Buying a sofa is kind of like buying sheets, only bigger and more expensive. You want the right size and feel, and a good look that coordinates with the rest of the room. But with a sofa, you’ve also got to think of dimensions, room flow and other important details that contribute to a decision. Here are some tips to keep in mind before test-driving any models.
1. Measure your entryway.
If the sofa doesn’t fit through the door, you’ve got a problem. “Many standard entryway openings are thirty-six inches wide,” says interior designer Nicole S. O’Dwyer, of NS Designs, in northeastern Pennsylvania, “but some sofas are wider than that, like those with a wedge corner.” What to do if your sofa’s too big?

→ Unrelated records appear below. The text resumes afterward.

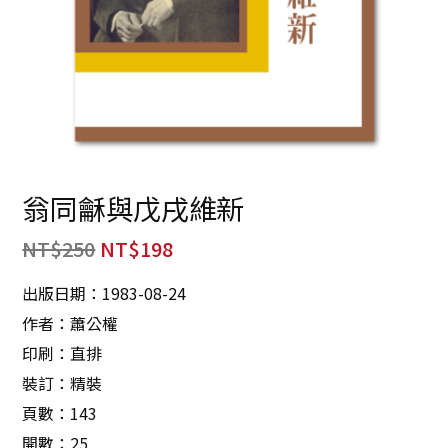
翁同龢與戊戌維新
NT$
250
NT$
198
出版日期：1983-08-24
作者：蕭公權
印刷：直排
裝訂：精裝
頁數：143
開數：25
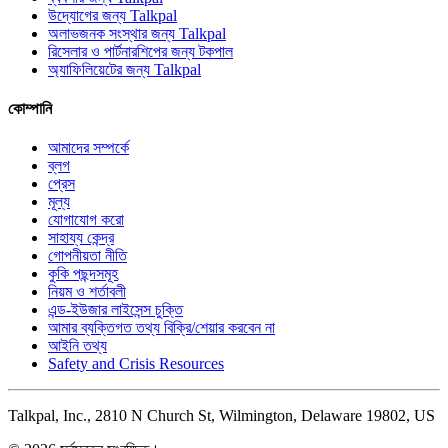
উদ্যোগের জন্য Talkpal
অলাভজনক সংস্থার জন্য Talkpal
রিসেলার ও পার্টনারশিপের জন্য টকপাল
অ্যাফিলিয়েটের জন্য Talkpal
কোম্পানি
আমাদের সম্পর্কে
ব্লগ
প্রেস
মূল্য
যোগাযোগ করো
সাহায্য কেন্দ্র
গোপনীয়তা নীতি
কুকি পছন্দসমূহ
নিয়ম ও শর্তাবলী
এন্ড-ইউজার লাইসেন্স চুক্তি
আমার ব্যক্তিগত তথ্য বিক্রি/শেয়ার করবেন না
আইনি তথ্য
Safety and Crisis Resources
Talkpal, Inc., 2810 N Church St, Wilmington, Delaware 19802, US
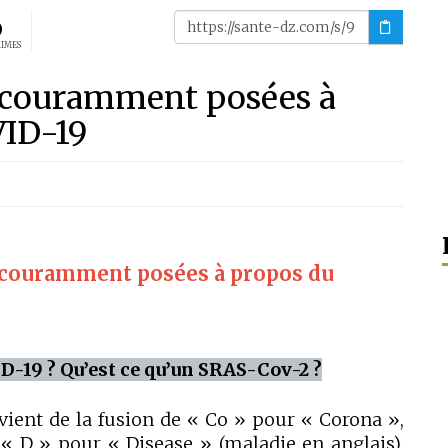
0
AIMES
 couramment posées à
VID-19
 couramment posées à propos du
D-19 ? Qu’est ce qu’un SRAS-Cov-2 ?
vient de la fusion de « Co » pour « Corona »,
 « D » pour « Disease » (maladie en anglais).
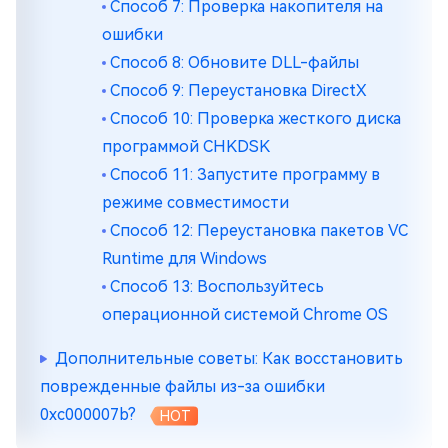
Способ 7: Проверка накопителя на
ошибки
Способ 8: Обновите DLL-файлы
Способ 9: Переустановка DirectX
Способ 10: Проверка жесткого диска
программой CHKDSK
Способ 11: Запустите программу в
режиме совместимости
Способ 12: Переустановка пакетов VC
Runtime для Windows
Способ 13: Воспользуйтесь
операционной системой Chrome OS
Дополнительные советы: Как восстановить
поврежденные файлы из-за ошибки
0xc000007b?
HOT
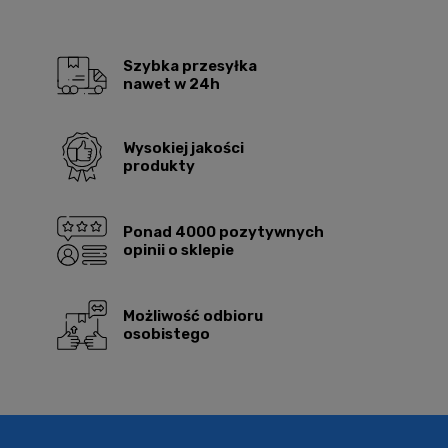
Szybka przesyłka
nawet w 24h
Wysokiej jakości
produkty
Ponad 4000 pozytywnych
opinii o sklepie
Możliwość odbioru
osobistego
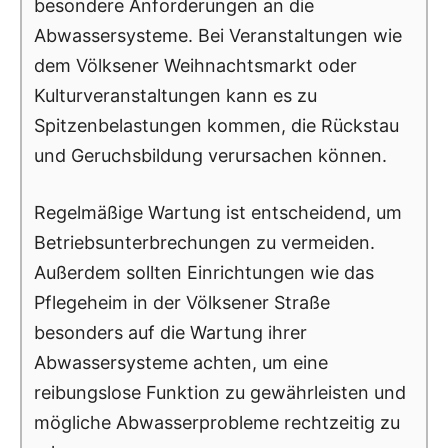
besondere Anforderungen an die
Abwassersysteme. Bei Veranstaltungen wie
dem Völksener Weihnachtsmarkt oder
Kulturveranstaltungen kann es zu
Spitzenbelastungen kommen, die Rückstau
und Geruchsbildung verursachen können.
Regelmäßige Wartung ist entscheidend, um
Betriebsunterbrechungen zu vermeiden.
Außerdem sollten Einrichtungen wie das
Pflegeheim in der Völksener Straße
besonders auf die Wartung ihrer
Abwassersysteme achten, um eine
reibungslose Funktion zu gewährleisten und
mögliche Abwasserprobleme rechtzeitig zu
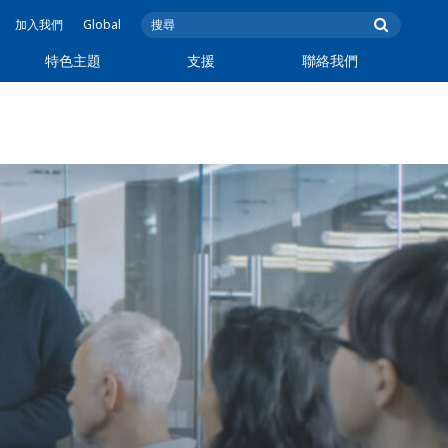
加入我們
Global
特色主題
支援
聯絡我們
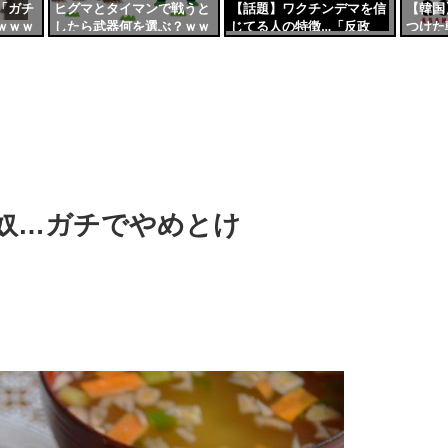
「ガチ
ヒグマとタイマンで戦うと
【話題】ワクチンデマを信
【韓国
ｗｗｗ
したら武器何を選ぶ？ｗｗ
じてる人の特徴…「反政
つけた
ｗｗ
府」「情報源がyoutube」
係の改
「反科学」「オカルト」
「統失」
奴…ガチでやめとけ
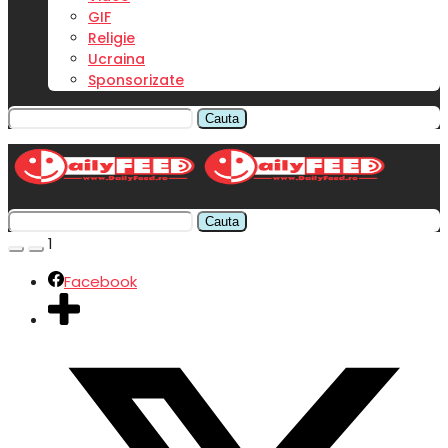
GIF
Religie
Ucraina
Sponsorizate
Cauta
Cauta
1
Facebook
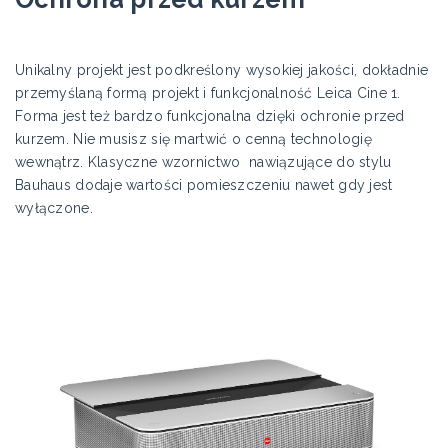
Unikalny projekt jest podkreślony wysokiej jakości, dokładnie
przemyślaną formą projekt i funkcjonalność Leica Cine 1.
Forma jest też bardzo funkcjonalna dzięki ochronie przed
kurzem. Nie musisz się martwić o cenną technologię
wewnątrz. Klasyczne wzornictwo nawiązujące do stylu
Bauhaus dodaje wartości pomieszczeniu nawet gdy jest
wyłączone.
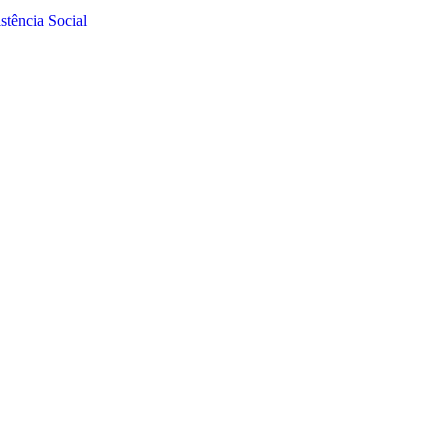
tência Social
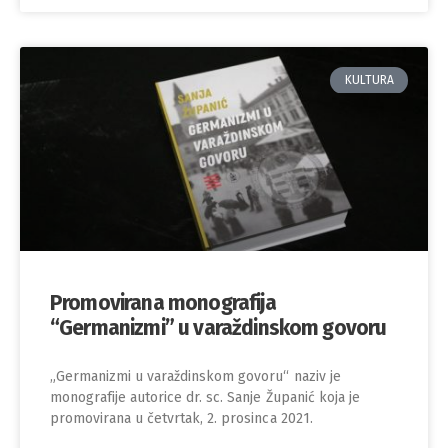
KULTURA
Promovirana monografija
“Germanizmi” u varaždinskom govoru
„Germanizmi u varaždinskom govoru“ naziv je
monografije autorice dr. sc. Sanje Županić koja je
promovirana u četvrtak, 2. prosinca 2021.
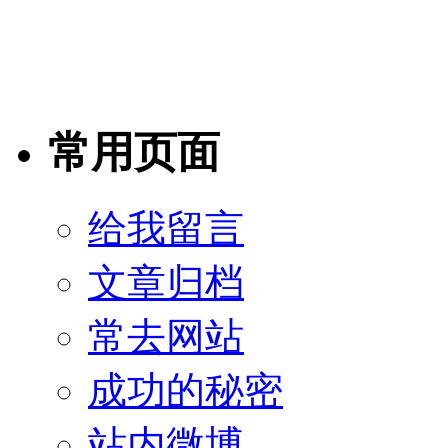
常用页面
给我留言
文章归档
常去网站
成功的秘密
站内微博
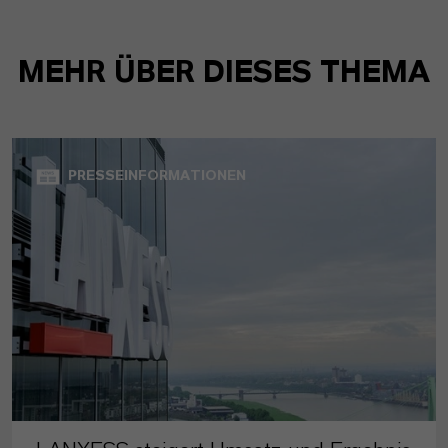
MEHR ÜBER DIESES THEMA
PRESSEINFORMATIONEN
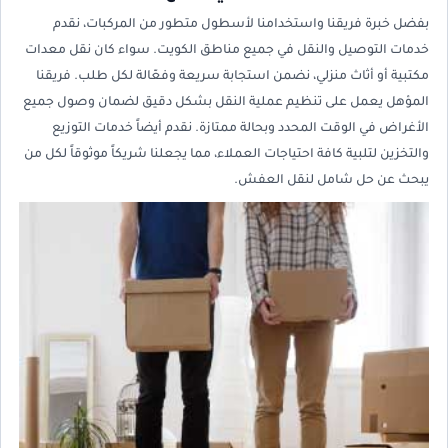
بفضل خبرة فريقنا واستخدامنا لأسطول متطور من المركبات، نقدم
خدمات التوصيل والنقل في جميع مناطق الكويت. سواء كان نقل معدات
مكتبية أو أثاث منزلي، نضمن استجابة سريعة وفعّالة لكل طلب. فريقنا
المؤهل يعمل على تنظيم عملية النقل بشكل دقيق لضمان وصول جميع
الأغراض في الوقت المحدد وبحالة ممتازة. نقدم أيضاً خدمات التوزيع
والتخزين لتلبية كافة احتياجات العملاء، مما يجعلنا شريكاً موثوقاً لكل من
يبحث عن حل شامل لنقل العفش.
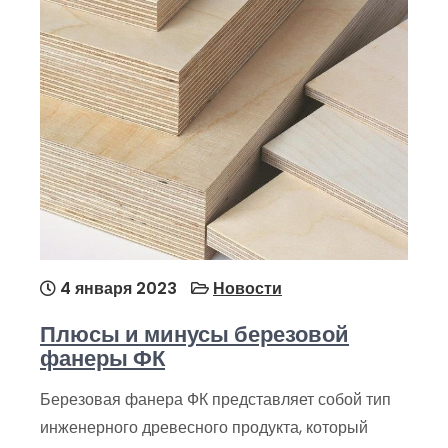
4 января 2023
Новости
Плюсы и минусы березовой
фанеры ФК
Березовая фанера ФК представляет собой тип
инженерного древесного продукта, который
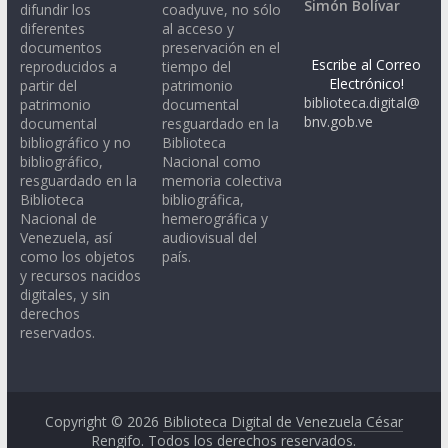
Simón Bolívar
difundir los
coadyuve, no sólo
diferentes
al acceso y
documentos
preservación en el
Escribe al Correo
reproducidos a
tiempo del
Electrónico!
partir del
patrimonio
biblioteca.digital@
patrimonio
documental
bnv.gob.ve
documental
resguardado en la
bibliográfico y no
Biblioteca
bibliográfico,
Nacional como
resguardado en la
memoria colectiva
Biblioteca
bibliográfica,
Nacional de
hemerográfica y
Venezuela, así
audiovisual del
como los objetos
país.
y recursos nacidos
digitales, y sin
derechos
reservados.
Copyright © 2026
Biblioteca Digital de Venezuela César
Rengifo
. Todos los derechos reservados.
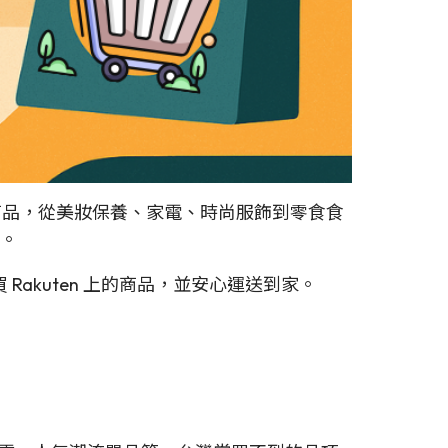
品，從美妝保養、家電、時尚服飾到零食食
。
 Rakuten 上的商品，並安心運送到家。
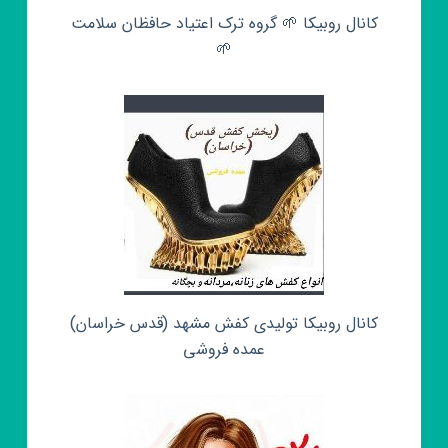
کانال روبیکا 🌱 گروه ترک اعتیاد حافظان سلامت
🌱
کانال روبیکا تولیدی کفش مشهد (قدس خراسان)
عمده فروشی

If your front door is too narrow, look for another point of entry that’s wider or speak with the store’s sales rep to see if it can be unassembled.
2. Measure the size of the room the sofa will go in.
“The best advice when making changes to a home’s interior is to measure twice, buy once!” O’Dwyer says. It’s key to measure the overall length and width of the room, any existing accent tables, and any area rugs. With this information, you can put together a simple floor plan, she says. “Aim to have at least three feet of walking space between larger pieces of furniture, such as a couch and recliner, to allow for a natural flow.”
3. Don’t pick a sofa that’s dwarfed by the coffee table.
For a balanced aesthetic, your sofa must be longer than your coffee table. A basic rule of thumb: The table should be approximately two-thirds the length of the sofa. Consider the height of the coffee table as well. “The sofa should be slightly taller – approximately two to four inches – to ensure a properly proportioned seating area,” O’Dwyer says. If you’re getting into the ottoman-as-coffee-table trend, she suggests getting one that’s about 14 inches high that can accommodate a serving tray and function as a coffee table, if needed.
4. Leave enough room to walk around.
There should be 15 to 18 inches between the sofa and coffee table, which allows for comfortable legroom but is close enough to let you set down your drink.
5. Plot out the room with tape before buying the sofa.
Make sure everything fits before making a purchase. Outline the potential dimensions with painter’s tape or use grid paper to sketch the room in 1⁄4” scale, then cut out furniture in the same scale to place and move around in your room sketch. Consider the other furniture you currently have and any architectural details in the room like windows, doors, a fireplace and staircase to determine where the sofa will go best.
6. Look at sofas in styles that accommodate the size of your room.
Midcentury modern styles have thinner profiles, arms and cushions, which means they are more compact and better suited for smaller living rooms or apartments, O’Dwyer says. If you’ve got a larger space, traditional sofas with rounded curved arms and more upholstery details will fill in the space nicely.